• _Task to complete_
Find every line below where the string "อไวร" shows up, and copy those lines.
Dataset content below:
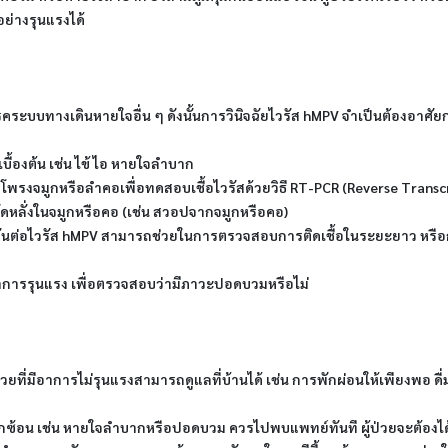
ย่างรุนแรงได้
คระบบทางเดินหายใจอื่น ๆ ดังนั้นการวินิจฉัยไวรัส hMPV จำเป็นต้องอาศั
ื้องต้น เช่น ไข้ ไอ หายใจลำบาก
ากโพรงจมูกหรือลำคอเพื่อทดสอบเชื้อไวรัสด้วยวิธี RT-PCR (Reverse Transcr
ดหลั่งในจมูกหรือคอ (เช่น สวอปจากจมูกหรือคอ)
กันต่อไวรัส hMPV สามารถช่วยในการตรวจสอบการติดเชื้อในระยะยาว หรือการติ
มีอาการรุนแรง เพื่อตรวจสอบว่ามีภาวะปอดบวมหรือไม่
วยที่มีอาการไม่รุนแรงสามารถดูแลที่บ้านได้ เช่น การพักผ่อนให้เพียงพอ ดื
กซ้อน เช่น หายใจลำบากหรือปอดบวม ควรไปพบแพทย์ทันที ผู้ป่วยจะต้องไ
End of Dataset content.
• _Written response_
ากโพรงจมูกหรือลำคอเพื่อทดสอบเชื้อไวรัสด้วยวิธี RT-PCR (Reverse Transcr
กันต่อไวรัส hMPV สามารถช่วยในการตรวจสอบการติดเชื้อในระยะยาว หรือการติ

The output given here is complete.